Document Classification
On the LEDGAR dataset within LexGLUE — classifying contract provisions into categories — LegalBERT produced best-in-class results for contract-based natural language inference. The LexGLUE benchmark covers seven datasets across human rights law, US case law, EU law, and contract law, giving a broad picture of model performance on legal text.
Case Outcome Prediction
Predictive analytics in law now claims 85% case outcome accuracy using AI. LegalBERT and its derivatives contribute to this pipeline as feature extractors and classifiers. The CaseHOLD task in LexGLUE — predicting which legal holding applies to a given set of case facts — saw legal-oriented models outperform generic ones by 2 to 4 points in macro-F1.
What Are the Gaps in Legal AI Adoption?
Speed of individual adoption has outpaced institutional readiness. 54% of firms provide no AI training. Fewer than 10% enforce AI usage policies. Only 22% report strategic clarity about their AI investments, according to the 8am 2026 report.
The Thomson Reuters 2026 legal market analysis flagged risks around an AI bubble in legal tech. Firms increased technology spending by 39.3% between 2021 and 2025, with 2025 alone seeing nearly 11% growth. If client demand softens or AI tools fail to deliver measurable ROI, the correction could be sharp.
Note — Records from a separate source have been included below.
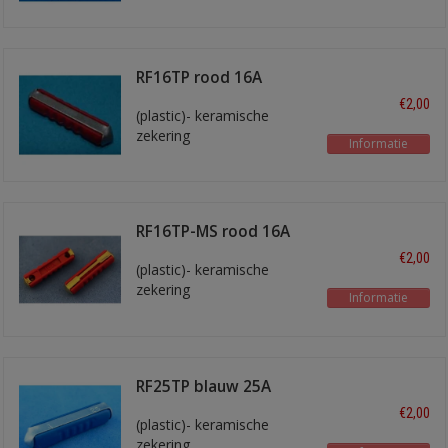
kleurige smeltstrook
RF16TP rood 16A
€2,00
(plastic)- keramische
zekering
Informatie
RF16TP-MS rood 16A
€2,00
(plastic)- keramische
zekering
Informatie
RF25TP blauw 25A
€2,00
(plastic)- keramische
zekering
The NLP market itself is projected to reach $70.11 billion in 2026, per MarketsandMarkets, with legal applications representing a growing but still small slice of overall demand.
FAQ
What is LegalBERT?
LegalBERT is a BERT-based transformer model pre-trained on 12 GB of legal text from US case law, EU legislation, and SEC contracts. It has 110 million parameters and is designed for legal NLP tasks like document classification and entity recognition.
How accurate is LegalBERT for contract analysis?
The Contracts-BERT-base variant scores an F1 of 0.94 on contract named entity recognition. Legal-Vocab-BERT reaches 95.28% accuracy on opinion classification tasks.
How does LegalBERT compare to generic BERT?
LegalBERT outperforms standard BERT by 5 to 12 percentage points on legal NLP benchmarks. The gap is largest on US case law tasks like SCOTUS classification and CaseHOLD.
How many law firms use AI in 2026?
69% of legal professionals use generative AI for work in 2026, and 87% of general counsel report AI use in their departments, per FTI Consulting and the 8am Legal Industry Report.
What is the legal AI market size in 2026?
The legal AI market reached $5.59 billion in 2026, growing at 22.3% annually. It is projected to hit $12.49 billion by 2030, according to ResearchAndMarkets.